While the conservative newspapers openly ally themselves with the landlords, even the liberal papers, while defending Indian land rights and some urban workers’ movements, characteristically fight shy of tangling with the dangerous issues of landownership and rural violence. Isolated events may be reported, such as the death of peasant leaders or the burning of the houses of rural workers, but there is a reluctance to investigate the causes of such events, or to show them as part of a wider problem.

When, having been beaten up by the military police working for a big landowner, I was interviewed by the liberal newspaper A Folha de Sao Paulo, the enthusiastic young reporter assured me that the story would receive a double page spread, and that the land dispute I became involved in would be thoroughly investigated. When nothing appeared and I telephoned her to see what was happening, she told me, after an embarrassed pause, that the story had had to be dropped, as the editor did not think it was true. A few weeks before the same paper had reported my death.

As a result of such craven failures to cover what by any measure is one of the most newsworthy issues in Brazil, there has been little to restrain the extraordinary rapacity of the country’s landlords. Already 45% of the farmland is possessed by one percent of the farmers, while the poorest 53% own 2.7%. The 20 biggest private landowners own more land between them than do the 3.3 million smallest farmers. Yet for the landlords and politicians this is not enough. Wherever possible they are pushing the small producers off their remaining lands.

The landowners’ lobby, as much as World Bank loans and pressure from the IMF, has fuelled the export promotion policies changing the distribution of ownership in the South of Brazil. As new technologies and the export crops the government supports favour those farmers who have capital to invest, and exclude those too poor to buy new equipment or chemicals, the peasants there find themselves unable to compete and are bought out.

But in the North and North East regions of Brazil the methods are more direct. Big landowners wishing to take over the properties adjoining their own turn up in the villages of the peasant owners and order everybody out. If the villagers refuse to leave the landlords characteristically send in gunmen or the military police seconded to the local mayor’s office, who start burning houses and crops, shooting livestock, roughing up the men and threatening to rape the women.
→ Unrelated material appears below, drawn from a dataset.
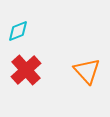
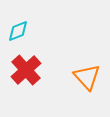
orange triangle: moved 6 px down
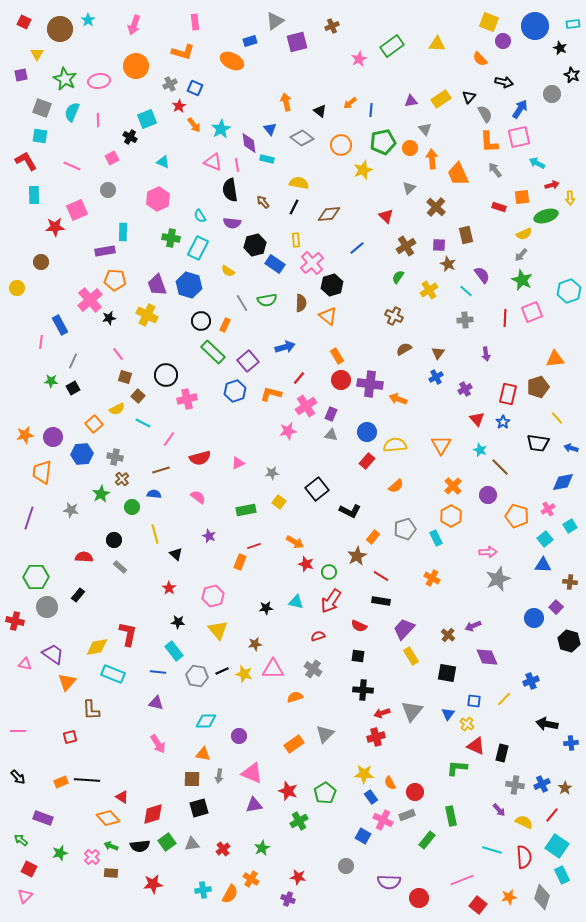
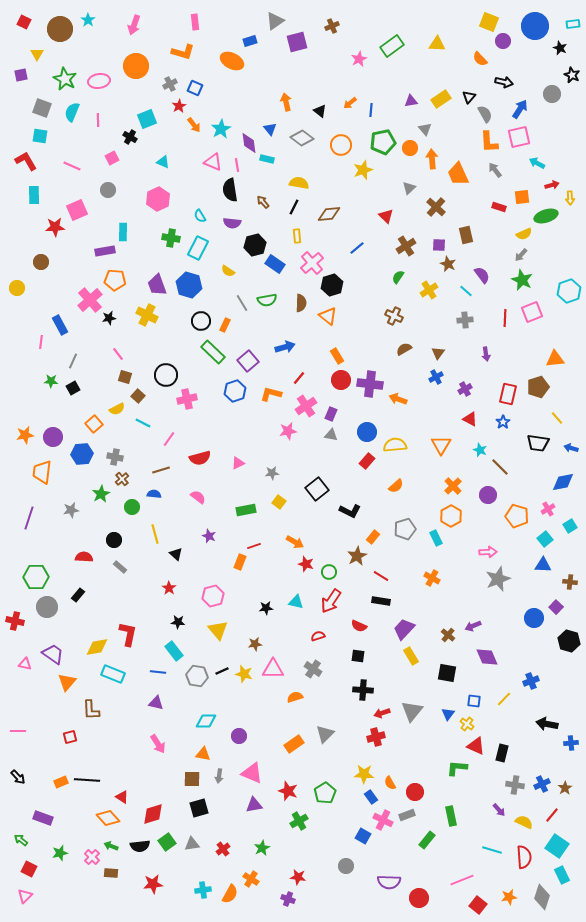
yellow rectangle at (296, 240): moved 1 px right, 4 px up
red triangle at (477, 419): moved 7 px left; rotated 21 degrees counterclockwise
gray star at (71, 510): rotated 21 degrees counterclockwise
If the people still refuse to go their leaders or the unionists, priests, nuns or lawyers trying to defend them are shot. In 1990 64 rural workers were murdered – less than in the previous year – and 4,800 families, about 24,000 people, were forced off their lands. These dispossessed people have only two places to flee to: the shantytowns or the Amazon. The peasants cutting the forests on the Amazon’s new frontiers are, on the whole, there because they have been excluded from Brazil’s more productive farmlands: it is the victims who are being blamed for the deforestation.

Most of the lands taken from the peasants are used not for agriculture but for speculation. Within Brazil, outside the Amazon, 330 million hectares of farmland – an area larger than India – are lying idle. Its owners merely wait for its speculative value to rise, whereupon they sell it to other investors. Even though they cover only 3% of the farmland, the peasant farms in Brazil account for 82% of rural employment and produce most of the country’s staple foods.
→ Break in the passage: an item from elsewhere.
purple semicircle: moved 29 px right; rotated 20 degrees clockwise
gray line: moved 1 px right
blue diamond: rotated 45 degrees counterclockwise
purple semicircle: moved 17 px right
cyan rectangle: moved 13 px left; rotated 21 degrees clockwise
Twenty million people belong to rural families without land, while many millions more crowd the swelling cities. In the last 20 years 30 million Brazilians have left the countryside for the towns. 200 families arrive in Sao Paulo every day, where, as in every large Brazilian city, they suffer inadequate housing, schooling, health facilities and sewerage, an overloaded infrastructure and malnutrition. Brazil’s urban problems are, at root, rural ones.
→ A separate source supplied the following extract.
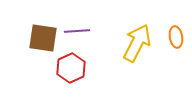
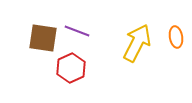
purple line: rotated 25 degrees clockwise
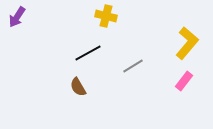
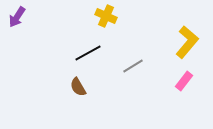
yellow cross: rotated 10 degrees clockwise
yellow L-shape: moved 1 px up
The landlords spend some of the money they make from the sale or tenancy of the farms they seize on the posters, intimidation, free meals, teeshirts and chartered buses with which most elections in Brazil are won. Political leaders are elected by the people from among their oppressors.

In researching changes in landownership and the accompanying violence, I concentrated on the state of Maranhao, in the North East region of Brazil. It was here that Jose Sarney – who between 1985 and 1989 was president of Brazil – began his main political career with an inverse agrarian reform programme, which took land from the poor to give to the rich.

In 1969, as state governor, he sent his agriculture secretary and treasurer around Brazil, informing big businesses that for the price of one hectare in Sao Paulo state they could buy 1000 in Maranhao. His government provided tax breaks and subsidies to investors, and allowed them to defer payment for several years, with no interest and no correction for inflation: which meant that the land cost the buyers approximately nothing.

The investors, unlike the citizens of the state, were guaranteed roads and electricity, and an absence of competing landclaims. Regrettably the land they were sold was owned already. Thousands of peasants were farming the two million hectares Sarney had dispensed, and the government had to fulfil its guarantees. The land transfers begun in that period boosted the political ethic which still prevails in the state.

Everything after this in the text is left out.